After rock ‘n roll, death metal is probably one of the most maligned and misinterpreted genres in music. Hell, even one of my favourite shows, The Simpsons, had an episode in which they “blast death metal”, only to cut to Judas Priest playing a parody of their own heavy metal trademark ‘Breaking the Law’.
I didn’t have to look that far for something in India, though. Sat amidst traffic (as one is known to do in Bengaluru), my dad pointed to a billboard on a foot-over bridge which announced in bold yellow: “1st time in Kannada movie, death metal, recorded in London.” There were photos of musicians below this heading, but no one I could even vaguely recognise. It feted Vasishta N Simha as the lead singer of the title track off a movie called 6ne Maili, which translates to “Sixth Mile”. In a video interview, music director Sai Kiran S. says he used death metal because “it’s used usually to depict violence so we wanted that in our movie.”
All we know about 6ne Maili is that it’s a crime thriller, starring National Award winning actor Sanchari Vijay and RJ Nethra in lead roles, and is directed by See Ni (IMDB only lists 6ne Maili under his profile). It’s expected to hit screens in December 2018. There is a brief synopsis of the film in Bookmyshow and it reads, “A group of people go missing in the dense forest of Dhavalgiri. The mystery behind their unexplained disappearance hovers at the 6th mile of the trekking zone.” Riveting stuff.
This is one of those few times an advertisement is so intriguing that it works. The title track for 6ne Maili was arranged by Andrew T. Mackay (a rep in India for the famous Abbey Road Studios) and features a dragging, groovy riff from Adam Lamprell (who was in former rock band called Skyscraper), solid drumming work (no double-bass, sadly) from Andrew McGuinness (who performed with George Michael and Gloria Gaynor) and a perfectly eerie but evocative violin lead from Anna Phoebe. Phoebe has released her own stuff and worked with Trans Siberian Orchestra, who are definitely one of the biggest European metal acts. And performed live with Jethro Tull. She's even worked with Nitin Sawhney on the new Mowgli score.

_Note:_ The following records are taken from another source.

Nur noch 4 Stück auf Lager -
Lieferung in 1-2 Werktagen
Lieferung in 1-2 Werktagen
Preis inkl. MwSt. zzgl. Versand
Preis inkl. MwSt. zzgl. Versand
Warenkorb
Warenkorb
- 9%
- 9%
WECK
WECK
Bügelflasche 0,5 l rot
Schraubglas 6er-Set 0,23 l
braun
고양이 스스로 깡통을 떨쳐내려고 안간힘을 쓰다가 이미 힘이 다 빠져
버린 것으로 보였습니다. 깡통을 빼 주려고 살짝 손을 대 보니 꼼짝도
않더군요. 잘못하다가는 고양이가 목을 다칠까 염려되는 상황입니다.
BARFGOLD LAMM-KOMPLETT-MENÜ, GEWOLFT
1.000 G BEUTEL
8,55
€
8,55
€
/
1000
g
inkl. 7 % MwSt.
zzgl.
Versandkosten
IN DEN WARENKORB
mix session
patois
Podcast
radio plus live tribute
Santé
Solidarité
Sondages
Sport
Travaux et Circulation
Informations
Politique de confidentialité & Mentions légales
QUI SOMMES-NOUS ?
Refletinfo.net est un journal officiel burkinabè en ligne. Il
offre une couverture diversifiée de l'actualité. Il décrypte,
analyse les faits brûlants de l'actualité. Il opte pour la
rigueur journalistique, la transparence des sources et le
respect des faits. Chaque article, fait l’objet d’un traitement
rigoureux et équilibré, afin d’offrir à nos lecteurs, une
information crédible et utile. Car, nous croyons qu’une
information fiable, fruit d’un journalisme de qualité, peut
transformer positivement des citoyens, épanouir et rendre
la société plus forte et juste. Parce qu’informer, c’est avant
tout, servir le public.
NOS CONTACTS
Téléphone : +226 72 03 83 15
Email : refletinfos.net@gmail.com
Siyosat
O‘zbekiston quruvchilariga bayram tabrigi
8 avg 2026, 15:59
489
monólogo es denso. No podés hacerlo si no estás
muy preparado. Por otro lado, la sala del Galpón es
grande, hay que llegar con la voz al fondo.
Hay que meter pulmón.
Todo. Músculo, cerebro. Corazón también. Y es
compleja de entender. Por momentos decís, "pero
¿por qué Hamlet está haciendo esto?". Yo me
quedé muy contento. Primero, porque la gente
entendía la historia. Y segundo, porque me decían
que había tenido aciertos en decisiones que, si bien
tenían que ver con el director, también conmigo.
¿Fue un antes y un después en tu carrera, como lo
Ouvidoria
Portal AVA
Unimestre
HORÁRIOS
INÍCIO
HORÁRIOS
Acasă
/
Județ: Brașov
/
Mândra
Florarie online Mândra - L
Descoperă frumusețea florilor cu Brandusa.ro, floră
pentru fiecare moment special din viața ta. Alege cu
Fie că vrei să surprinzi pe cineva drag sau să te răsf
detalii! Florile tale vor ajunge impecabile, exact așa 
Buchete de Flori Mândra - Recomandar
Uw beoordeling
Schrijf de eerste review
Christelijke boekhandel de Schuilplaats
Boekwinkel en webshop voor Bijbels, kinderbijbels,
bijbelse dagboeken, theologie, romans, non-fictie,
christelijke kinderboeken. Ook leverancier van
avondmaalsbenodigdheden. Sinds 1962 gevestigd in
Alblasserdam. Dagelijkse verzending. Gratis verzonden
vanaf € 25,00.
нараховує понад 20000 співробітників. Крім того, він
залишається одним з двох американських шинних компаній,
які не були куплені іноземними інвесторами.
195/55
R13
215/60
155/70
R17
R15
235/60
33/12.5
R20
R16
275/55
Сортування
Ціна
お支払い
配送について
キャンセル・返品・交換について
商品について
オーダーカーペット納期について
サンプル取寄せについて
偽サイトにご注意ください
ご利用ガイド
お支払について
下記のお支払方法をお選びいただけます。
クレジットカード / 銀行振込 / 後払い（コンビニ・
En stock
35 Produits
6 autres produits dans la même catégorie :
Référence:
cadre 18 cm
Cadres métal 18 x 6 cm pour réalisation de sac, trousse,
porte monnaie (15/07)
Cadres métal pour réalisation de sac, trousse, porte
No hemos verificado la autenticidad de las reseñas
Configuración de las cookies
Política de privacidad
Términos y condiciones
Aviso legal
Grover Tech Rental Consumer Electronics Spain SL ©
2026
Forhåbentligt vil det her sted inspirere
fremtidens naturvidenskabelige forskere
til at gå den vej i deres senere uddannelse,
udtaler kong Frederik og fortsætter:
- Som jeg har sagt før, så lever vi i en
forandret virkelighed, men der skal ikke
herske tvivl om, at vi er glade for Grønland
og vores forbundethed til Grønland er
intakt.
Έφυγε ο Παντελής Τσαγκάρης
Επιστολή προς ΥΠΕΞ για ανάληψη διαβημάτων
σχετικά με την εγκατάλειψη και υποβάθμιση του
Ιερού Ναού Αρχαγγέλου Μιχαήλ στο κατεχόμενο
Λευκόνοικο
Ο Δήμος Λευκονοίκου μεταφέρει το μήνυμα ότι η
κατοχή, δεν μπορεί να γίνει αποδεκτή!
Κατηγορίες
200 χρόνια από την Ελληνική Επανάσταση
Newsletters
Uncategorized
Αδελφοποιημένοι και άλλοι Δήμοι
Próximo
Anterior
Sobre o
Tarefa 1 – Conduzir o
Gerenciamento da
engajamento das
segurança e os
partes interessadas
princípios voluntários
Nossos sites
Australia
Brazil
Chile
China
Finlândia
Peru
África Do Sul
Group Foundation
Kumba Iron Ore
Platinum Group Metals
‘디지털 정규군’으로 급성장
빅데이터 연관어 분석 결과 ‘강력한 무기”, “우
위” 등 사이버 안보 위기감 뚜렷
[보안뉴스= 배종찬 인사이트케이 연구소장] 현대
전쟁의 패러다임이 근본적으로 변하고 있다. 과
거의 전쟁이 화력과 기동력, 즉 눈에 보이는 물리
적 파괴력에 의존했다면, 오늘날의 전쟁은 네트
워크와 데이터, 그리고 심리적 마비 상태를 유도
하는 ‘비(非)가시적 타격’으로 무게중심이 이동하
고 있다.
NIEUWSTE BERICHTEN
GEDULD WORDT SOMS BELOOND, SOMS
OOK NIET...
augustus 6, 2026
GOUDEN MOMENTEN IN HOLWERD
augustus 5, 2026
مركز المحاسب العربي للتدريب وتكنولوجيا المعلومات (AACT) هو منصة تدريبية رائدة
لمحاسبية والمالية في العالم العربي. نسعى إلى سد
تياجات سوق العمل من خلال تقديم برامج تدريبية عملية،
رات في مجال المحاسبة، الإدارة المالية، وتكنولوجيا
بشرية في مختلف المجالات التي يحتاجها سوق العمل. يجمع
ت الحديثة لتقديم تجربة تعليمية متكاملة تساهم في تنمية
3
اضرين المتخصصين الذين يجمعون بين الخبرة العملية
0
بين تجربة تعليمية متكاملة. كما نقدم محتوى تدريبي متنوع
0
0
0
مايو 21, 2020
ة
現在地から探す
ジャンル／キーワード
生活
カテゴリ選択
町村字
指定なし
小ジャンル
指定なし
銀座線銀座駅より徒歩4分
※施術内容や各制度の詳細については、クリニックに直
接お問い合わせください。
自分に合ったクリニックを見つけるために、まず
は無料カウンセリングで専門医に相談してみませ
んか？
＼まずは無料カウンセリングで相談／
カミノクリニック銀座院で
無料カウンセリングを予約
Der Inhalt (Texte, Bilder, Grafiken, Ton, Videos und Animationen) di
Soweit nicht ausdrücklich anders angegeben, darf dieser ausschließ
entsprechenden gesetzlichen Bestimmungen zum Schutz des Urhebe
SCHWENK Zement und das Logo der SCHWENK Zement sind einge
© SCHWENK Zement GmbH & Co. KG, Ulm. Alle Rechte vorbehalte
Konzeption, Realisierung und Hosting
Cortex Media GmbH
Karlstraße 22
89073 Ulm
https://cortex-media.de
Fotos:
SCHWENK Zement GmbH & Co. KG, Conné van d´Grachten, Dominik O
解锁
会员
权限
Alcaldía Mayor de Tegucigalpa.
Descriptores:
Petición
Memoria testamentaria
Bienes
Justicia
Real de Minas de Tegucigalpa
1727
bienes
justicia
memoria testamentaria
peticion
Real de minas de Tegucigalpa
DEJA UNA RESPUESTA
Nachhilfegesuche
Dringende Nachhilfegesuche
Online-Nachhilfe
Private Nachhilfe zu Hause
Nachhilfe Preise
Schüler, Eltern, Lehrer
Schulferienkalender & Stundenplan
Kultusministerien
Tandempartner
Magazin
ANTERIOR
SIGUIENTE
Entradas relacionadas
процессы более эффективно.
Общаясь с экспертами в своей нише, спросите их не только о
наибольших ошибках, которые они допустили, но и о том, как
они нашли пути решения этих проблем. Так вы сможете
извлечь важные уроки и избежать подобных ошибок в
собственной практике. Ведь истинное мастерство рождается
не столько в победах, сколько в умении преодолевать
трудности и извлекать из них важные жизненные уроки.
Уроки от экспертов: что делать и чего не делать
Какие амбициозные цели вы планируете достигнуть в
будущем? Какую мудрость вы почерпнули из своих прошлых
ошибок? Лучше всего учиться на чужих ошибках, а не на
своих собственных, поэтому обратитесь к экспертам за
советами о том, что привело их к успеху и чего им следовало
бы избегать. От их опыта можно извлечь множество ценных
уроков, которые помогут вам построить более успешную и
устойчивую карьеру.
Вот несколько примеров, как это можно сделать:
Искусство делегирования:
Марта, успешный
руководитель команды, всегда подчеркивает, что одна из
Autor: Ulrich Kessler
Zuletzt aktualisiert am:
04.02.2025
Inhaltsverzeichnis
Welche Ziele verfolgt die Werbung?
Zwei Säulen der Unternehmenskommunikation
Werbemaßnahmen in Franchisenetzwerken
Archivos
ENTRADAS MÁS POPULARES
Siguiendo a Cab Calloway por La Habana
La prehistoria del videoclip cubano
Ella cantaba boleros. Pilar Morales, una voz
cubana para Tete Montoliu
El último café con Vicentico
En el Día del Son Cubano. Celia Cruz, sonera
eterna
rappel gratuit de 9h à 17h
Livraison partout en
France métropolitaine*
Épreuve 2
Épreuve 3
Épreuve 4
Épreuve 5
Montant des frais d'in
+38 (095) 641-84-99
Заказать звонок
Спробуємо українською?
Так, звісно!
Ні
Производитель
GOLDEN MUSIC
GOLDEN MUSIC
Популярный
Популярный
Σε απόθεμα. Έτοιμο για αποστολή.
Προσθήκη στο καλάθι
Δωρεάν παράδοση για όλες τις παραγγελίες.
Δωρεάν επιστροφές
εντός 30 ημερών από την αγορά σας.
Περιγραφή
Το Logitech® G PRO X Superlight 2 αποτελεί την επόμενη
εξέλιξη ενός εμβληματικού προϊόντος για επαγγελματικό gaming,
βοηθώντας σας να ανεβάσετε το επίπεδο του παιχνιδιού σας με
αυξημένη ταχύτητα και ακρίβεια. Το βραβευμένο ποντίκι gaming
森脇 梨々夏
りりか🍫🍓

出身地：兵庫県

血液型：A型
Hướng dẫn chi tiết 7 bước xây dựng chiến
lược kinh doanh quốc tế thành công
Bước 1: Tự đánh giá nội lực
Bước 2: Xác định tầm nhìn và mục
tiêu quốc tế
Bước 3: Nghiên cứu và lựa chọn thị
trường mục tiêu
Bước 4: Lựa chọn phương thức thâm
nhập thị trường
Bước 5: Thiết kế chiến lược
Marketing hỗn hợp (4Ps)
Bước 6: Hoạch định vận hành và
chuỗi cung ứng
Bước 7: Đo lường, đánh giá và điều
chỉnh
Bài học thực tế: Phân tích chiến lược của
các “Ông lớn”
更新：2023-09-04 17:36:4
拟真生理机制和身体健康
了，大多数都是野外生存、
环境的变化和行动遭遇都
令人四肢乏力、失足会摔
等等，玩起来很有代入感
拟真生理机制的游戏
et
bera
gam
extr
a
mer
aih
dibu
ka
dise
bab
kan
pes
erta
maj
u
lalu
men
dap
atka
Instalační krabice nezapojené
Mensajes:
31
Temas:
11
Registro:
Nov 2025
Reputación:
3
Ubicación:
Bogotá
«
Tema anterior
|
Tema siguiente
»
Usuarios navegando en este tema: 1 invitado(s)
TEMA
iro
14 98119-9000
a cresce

It’s a song that instills the prominent cinematic mood of fear and suspense, but, spoiler alert, it’s not really death metal. Well, not unless you play it at 2X speed on YouTube. Even then, as far as marketing gimmicks (or should we say ‘musical experiments’?) go, this is harmless. They’re not co-opting metal per se, because they’ve got great musicians backing them. If anything, 6ne Maili’s title track does introduce the somewhat lesser-known Kannada film fandom to something heavier.